→ **What this task involves**: What follows is a set of entries. Give them again exactly, without the pictures.
--------------------------------------------------
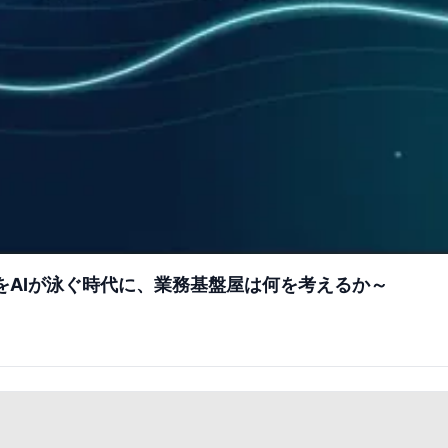
キストの海をAIが泳ぐ時代に、業務基盤屋は何を考えるか～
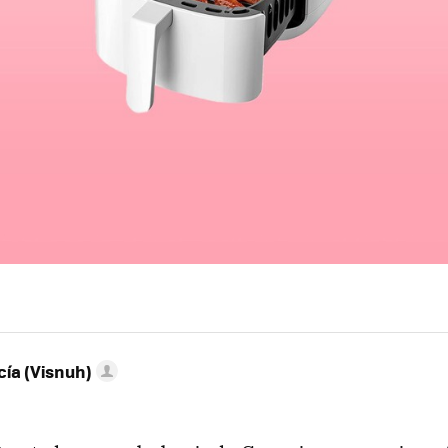
ía (Visnuh)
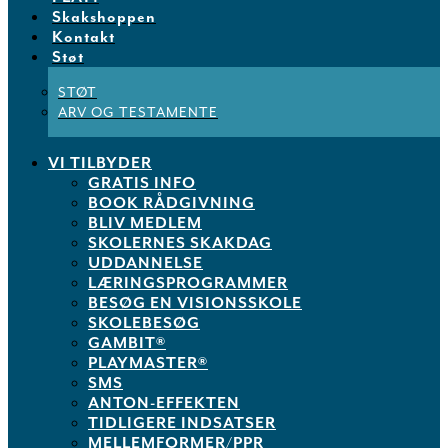
Skakshoppen
Kontakt
Støt
STØT
ARV OG TESTAMENTE
VI TILBYDER
GRATIS INFO
BOOK RÅDGIVNING
BLIV MEDLEM
SKOLERNES SKAKDAG
UDDANNELSE
LÆRINGSPROGRAMMER
BESØG EN VISIONSSKOLE
SKOLEBESØG
GAMBIT®
PLAYMASTER®
SMS
ANTON-EFFEKTEN
TIDLIGERE INDSATSER
MELLEMFORMER/PPR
--------------------------------------------------
→ **Your solution**:
キストの海をAIが泳ぐ時代に、業務基盤屋は何を考えるか～
ía (Visnuh)
Skakshoppen
Kontakt
Støt
STØT
ARV OG TESTAMENTE
VI TILBYDER
GRATIS INFO
BOOK RÅDGIVNING
BLIV MEDLEM
SKOLERNES SKAKDAG
UDDANNELSE
LÆRINGSPROGRAMMER
BESØG EN VISIONSSKOLE
SKOLEBESØG
GAMBIT®
PLAYMASTER®
SMS
ANTON-EFFEKTEN
TIDLIGERE INDSATSER
MELLEMFORMER/PPR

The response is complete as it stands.